[Tutor] hi

[Vick]

> -----Original Message-----
> From: Oscar Benjamin [mailto:oscar.j.benjamin at gmail.com]
> Sent: Monday, 12 August, 2013 20:42

> Are you able to access this paper (link at the bottom)?
> 

[Vick] yes. But the formula seems unfamiliar to me. And I really can't
understand what with the compact writing and small letters.

> 
> I believe this is the original source for the coefficients you are using.
They
> describe constructing a system of linear rational equations for the
> coefficients of the method. I think that the equations must be satisfied
for
> any 13-stage explicit RK method that has an 8th-order with embedded 7th-
> order method. Solving the equations leads to a solution space with 10
> degrees of freedom. 

[Vick] You are telling only half the story...it looks like we have to write
up over 230 equations or so.

> 
> As a simpler example, imagine constructing the 4th order RK method which
> has Butcher table:
> 
> 0   |
> 1/2 | 1/2
> 1/2 | 0   1/2
> 1   | 0   0   1
> ----|----------------
>     | 1/6 1/3 1/3 1/6
> 

[Vick] Yeah I know about the butcher table, I've actually coded my copy of
DOPRI8 from its butcher tableau. However I still don't understand how the
coefficients are derived.
> 
> This gives us 8 equations for the 15 coefficients:
> 
> a1 |
> a2 | b21
> a3 | b31 b32
> a4 | b41 b42 b43
> ---|-----------------
>    | c1  c2  c3  c4
> 
> 
> Much as I would love to see those coefficients, for your own sake it would
be
> a lot easier to just use an Adams-Bashforth integrator.
> Here's a stripped down script that can compute the exact coefficients for
any
> arbitrary order:
> 
 [Vick] It looks as though your code is using some form of polynomial and if
I'm not mistaken is it the legendre polynomial?

I'm not sure what your code is really doing as I'm not an expert programmer.
What I need is to get an explanation with example of what some things are
supposed to be doing and then if I have understood correctly I will try to
code it on my own using my own coding capabilities. I think it's better if I
start work with the standard rk4 method as it has the same properties as the
dopri8. You make heavy use of scipy and numpy and the other modules in
python, so I guess you are a seasoned programmer in python so we are really
not on the same page with regard to understanding coding. My code shows that
I have done the rk4 and dopri8 from scratch without using the modules in
python except of course for mpmath. It would do me no good if I have to use
a function in coding which I really don't understand. 

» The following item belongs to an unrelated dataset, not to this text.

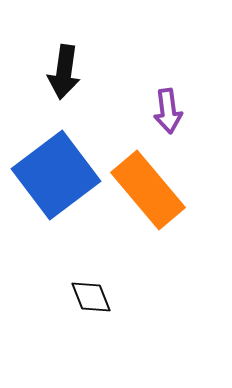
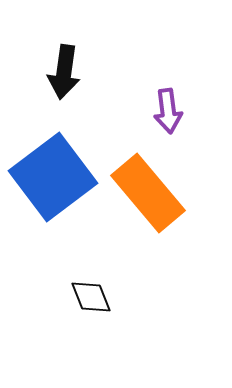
blue square: moved 3 px left, 2 px down
orange rectangle: moved 3 px down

It seems that I got you interested in DOPRI8 after all. You said you have a
collection of integrators. What are they, just to compare notes! Actually
the best or most efficient and most accurate I know about for ODEs is the
Gauss Jackson 8th order method (GJ8), but I don't have it. The second most
powerful is the RKN12 this is the runge kutta Nystrom 12th order but it is
useful only for 2nd order ODEs and as I haven't any use for it I haven't
completed its coding, but I do have its rational coefficients. Then the
third most efficient is the DOPRI8(7)13, the one you just got interested in.
With regard to integration (area under a curve) the best I know is the
tanh-sinh quadrature and I have it coded. Anyway it is also built in mpmath.
The second best is Gauss-Konrod but I don't have it and the third one is the
Gauss-legendre which I have also. And then there are the lesser orders like
Boole rule, Simpson's rule etc, even in their adaptive forms.

Well just send me some tutorial on how to build and obtain the coefficients
for the butcher tableau for the RK4 as an example, and after I've mastered
it, I'd give the dopri8 a shot.

Vick